**WHAT YOU SHOULD DO**
Write out, without any change, the lines in the material below that run from the line with "Sparkasse Nürnberg" through the line with "Запись на консультацию", both included.

━━ GIVEN DATA

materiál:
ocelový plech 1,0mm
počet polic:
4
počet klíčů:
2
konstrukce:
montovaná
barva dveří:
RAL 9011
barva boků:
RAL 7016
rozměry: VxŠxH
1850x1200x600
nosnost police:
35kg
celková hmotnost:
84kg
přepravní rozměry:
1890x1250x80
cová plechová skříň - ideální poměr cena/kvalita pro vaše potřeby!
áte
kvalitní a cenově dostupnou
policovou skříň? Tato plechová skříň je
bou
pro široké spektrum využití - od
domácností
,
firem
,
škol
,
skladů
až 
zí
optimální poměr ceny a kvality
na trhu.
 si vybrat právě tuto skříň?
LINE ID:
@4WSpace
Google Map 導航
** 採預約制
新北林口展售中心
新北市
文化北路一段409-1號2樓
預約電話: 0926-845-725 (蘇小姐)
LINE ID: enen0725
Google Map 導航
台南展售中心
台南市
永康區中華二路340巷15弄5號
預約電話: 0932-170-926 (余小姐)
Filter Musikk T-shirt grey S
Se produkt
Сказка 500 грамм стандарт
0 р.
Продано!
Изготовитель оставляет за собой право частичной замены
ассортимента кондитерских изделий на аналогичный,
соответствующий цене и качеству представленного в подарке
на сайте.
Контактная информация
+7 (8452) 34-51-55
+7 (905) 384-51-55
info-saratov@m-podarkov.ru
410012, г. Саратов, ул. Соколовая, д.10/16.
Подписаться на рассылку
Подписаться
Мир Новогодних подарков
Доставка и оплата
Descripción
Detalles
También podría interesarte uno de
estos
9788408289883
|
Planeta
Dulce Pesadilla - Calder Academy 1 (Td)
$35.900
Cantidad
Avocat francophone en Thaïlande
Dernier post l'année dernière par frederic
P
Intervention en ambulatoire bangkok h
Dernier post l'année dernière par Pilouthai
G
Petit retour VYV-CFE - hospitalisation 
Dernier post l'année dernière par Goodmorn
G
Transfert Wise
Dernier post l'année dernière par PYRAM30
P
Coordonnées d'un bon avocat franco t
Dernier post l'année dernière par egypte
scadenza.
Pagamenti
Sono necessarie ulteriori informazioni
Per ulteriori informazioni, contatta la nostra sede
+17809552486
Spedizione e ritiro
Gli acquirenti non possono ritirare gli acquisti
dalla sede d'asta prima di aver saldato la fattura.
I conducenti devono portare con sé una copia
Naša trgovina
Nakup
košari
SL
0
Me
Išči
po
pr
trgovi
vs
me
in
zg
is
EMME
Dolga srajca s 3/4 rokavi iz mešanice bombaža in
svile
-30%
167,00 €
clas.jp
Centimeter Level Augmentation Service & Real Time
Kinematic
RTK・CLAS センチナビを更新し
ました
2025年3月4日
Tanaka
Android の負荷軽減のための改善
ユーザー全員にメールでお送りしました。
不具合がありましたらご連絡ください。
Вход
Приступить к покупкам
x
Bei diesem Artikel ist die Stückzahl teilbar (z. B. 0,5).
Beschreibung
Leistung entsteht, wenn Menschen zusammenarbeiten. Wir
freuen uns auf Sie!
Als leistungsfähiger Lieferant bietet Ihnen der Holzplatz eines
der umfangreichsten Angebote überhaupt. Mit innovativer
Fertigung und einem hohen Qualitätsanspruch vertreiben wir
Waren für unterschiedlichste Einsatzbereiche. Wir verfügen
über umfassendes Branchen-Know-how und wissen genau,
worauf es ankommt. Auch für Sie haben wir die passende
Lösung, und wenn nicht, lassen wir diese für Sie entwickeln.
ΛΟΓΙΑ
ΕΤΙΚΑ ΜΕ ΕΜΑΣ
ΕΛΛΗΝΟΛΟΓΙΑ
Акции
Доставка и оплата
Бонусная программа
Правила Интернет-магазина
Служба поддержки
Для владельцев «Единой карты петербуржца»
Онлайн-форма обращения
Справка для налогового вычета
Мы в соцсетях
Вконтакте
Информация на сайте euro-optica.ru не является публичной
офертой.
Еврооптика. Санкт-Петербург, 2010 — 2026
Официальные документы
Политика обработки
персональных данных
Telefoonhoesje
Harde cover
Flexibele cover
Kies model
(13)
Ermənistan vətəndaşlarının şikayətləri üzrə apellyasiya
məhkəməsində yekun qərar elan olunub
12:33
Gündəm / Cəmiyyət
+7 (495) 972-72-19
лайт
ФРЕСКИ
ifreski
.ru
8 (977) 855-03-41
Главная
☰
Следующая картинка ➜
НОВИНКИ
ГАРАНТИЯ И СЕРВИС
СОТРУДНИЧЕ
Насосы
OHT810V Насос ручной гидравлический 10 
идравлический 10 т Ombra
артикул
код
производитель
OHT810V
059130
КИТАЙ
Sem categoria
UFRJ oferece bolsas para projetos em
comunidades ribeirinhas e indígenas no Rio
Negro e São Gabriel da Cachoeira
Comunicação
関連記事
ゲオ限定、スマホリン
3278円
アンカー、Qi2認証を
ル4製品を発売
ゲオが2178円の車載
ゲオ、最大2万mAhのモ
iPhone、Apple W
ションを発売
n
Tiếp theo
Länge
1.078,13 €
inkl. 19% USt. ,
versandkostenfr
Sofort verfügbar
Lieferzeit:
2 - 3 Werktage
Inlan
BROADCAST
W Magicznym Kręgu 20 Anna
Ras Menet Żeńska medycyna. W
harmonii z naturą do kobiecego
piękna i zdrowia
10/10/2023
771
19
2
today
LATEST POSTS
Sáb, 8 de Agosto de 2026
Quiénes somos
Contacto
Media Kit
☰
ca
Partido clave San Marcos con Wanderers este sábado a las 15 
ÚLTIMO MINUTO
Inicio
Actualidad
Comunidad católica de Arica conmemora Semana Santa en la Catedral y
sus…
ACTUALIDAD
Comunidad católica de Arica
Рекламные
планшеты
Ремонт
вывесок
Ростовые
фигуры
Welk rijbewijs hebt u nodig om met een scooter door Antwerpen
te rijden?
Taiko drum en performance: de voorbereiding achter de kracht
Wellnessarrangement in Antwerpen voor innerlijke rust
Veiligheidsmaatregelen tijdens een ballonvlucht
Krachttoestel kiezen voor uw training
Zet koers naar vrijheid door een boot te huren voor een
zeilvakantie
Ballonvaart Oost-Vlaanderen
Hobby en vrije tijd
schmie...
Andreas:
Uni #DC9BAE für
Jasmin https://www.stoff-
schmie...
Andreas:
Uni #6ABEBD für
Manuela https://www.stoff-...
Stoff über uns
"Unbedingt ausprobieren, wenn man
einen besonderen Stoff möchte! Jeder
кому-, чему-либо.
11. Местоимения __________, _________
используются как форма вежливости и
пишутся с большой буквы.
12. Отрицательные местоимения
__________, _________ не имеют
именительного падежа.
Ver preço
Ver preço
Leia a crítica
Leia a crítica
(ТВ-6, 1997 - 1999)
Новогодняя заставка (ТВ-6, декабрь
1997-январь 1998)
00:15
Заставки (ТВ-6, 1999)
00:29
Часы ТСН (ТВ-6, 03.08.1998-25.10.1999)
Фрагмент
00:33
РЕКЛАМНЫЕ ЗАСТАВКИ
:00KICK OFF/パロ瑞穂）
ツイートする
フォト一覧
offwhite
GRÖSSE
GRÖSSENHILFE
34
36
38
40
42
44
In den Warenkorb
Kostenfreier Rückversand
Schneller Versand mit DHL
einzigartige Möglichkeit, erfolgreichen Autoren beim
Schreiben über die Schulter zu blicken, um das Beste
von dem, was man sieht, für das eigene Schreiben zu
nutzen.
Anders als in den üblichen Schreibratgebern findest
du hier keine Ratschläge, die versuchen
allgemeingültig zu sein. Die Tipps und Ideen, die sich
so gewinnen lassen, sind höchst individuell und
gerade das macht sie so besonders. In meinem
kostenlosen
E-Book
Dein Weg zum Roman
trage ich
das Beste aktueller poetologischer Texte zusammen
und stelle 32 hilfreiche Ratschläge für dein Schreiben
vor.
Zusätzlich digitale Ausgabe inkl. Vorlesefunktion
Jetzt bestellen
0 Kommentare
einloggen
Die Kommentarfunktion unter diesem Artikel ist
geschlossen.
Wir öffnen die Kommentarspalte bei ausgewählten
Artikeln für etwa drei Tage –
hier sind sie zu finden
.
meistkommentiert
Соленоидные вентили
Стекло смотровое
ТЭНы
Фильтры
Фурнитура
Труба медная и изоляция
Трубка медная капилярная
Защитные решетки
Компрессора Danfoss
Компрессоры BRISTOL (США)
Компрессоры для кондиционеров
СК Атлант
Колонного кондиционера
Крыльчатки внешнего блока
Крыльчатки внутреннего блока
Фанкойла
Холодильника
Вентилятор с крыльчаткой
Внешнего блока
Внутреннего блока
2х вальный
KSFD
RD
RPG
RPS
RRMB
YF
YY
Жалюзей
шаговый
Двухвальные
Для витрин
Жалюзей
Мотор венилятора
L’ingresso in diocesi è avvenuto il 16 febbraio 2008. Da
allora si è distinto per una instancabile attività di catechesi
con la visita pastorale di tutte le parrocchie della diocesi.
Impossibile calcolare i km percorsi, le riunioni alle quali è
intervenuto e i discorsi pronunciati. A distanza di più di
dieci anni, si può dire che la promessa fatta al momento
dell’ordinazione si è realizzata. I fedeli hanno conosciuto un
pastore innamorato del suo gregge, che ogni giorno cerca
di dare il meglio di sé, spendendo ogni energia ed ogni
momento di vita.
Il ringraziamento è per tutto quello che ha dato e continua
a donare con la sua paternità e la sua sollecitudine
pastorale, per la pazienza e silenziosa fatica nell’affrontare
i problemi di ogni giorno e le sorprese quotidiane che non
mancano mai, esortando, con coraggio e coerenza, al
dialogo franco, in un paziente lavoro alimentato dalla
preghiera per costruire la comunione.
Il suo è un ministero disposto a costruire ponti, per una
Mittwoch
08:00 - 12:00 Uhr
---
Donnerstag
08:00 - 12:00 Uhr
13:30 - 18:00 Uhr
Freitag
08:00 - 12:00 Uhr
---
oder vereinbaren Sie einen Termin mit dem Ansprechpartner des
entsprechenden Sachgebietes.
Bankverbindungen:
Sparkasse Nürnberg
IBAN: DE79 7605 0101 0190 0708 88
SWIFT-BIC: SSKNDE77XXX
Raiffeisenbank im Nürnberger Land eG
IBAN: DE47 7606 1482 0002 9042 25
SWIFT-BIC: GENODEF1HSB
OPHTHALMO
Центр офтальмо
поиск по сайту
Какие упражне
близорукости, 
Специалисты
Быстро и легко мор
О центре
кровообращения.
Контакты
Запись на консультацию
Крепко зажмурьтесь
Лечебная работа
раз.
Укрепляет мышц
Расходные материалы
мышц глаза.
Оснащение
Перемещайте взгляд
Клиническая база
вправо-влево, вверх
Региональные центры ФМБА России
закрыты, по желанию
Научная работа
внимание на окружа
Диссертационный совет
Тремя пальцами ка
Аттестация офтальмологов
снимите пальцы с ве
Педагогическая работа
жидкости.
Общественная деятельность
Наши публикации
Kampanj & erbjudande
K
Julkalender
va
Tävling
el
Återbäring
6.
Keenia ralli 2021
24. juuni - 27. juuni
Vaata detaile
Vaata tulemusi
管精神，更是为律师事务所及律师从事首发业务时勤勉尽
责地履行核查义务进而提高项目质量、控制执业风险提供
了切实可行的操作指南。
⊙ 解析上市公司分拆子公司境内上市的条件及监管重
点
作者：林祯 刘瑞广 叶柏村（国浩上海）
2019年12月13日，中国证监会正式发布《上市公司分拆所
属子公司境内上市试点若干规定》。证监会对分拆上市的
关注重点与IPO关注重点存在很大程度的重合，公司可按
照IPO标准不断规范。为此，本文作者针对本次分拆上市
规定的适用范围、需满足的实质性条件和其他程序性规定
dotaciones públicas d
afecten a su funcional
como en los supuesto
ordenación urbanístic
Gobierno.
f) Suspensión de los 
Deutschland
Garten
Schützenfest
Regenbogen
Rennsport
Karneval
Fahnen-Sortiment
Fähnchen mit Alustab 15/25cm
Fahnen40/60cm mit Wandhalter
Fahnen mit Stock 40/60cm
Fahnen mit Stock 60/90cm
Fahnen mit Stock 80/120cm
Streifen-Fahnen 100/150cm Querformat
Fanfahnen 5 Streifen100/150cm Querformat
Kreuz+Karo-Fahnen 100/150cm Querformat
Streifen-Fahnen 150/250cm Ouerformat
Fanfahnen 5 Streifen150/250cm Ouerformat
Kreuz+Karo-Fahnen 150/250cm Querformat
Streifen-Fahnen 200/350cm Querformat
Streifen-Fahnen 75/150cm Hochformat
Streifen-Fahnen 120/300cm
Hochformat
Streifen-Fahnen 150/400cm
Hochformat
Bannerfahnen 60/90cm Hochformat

━━━━

**ANSWER BELOW**
Sparkasse Nürnberg
IBAN: DE79 7605 0101 0190 0708 88
SWIFT-BIC: SSKNDE77XXX
Raiffeisenbank im Nürnberger Land eG
IBAN: DE47 7606 1482 0002 9042 25
SWIFT-BIC: GENODEF1HSB
OPHTHALMO
Центр офтальмо
поиск по сайту
Какие упражне
близорукости, 
Специалисты
Быстро и легко мор
О центре
кровообращения.
Контакты
Запись на консультацию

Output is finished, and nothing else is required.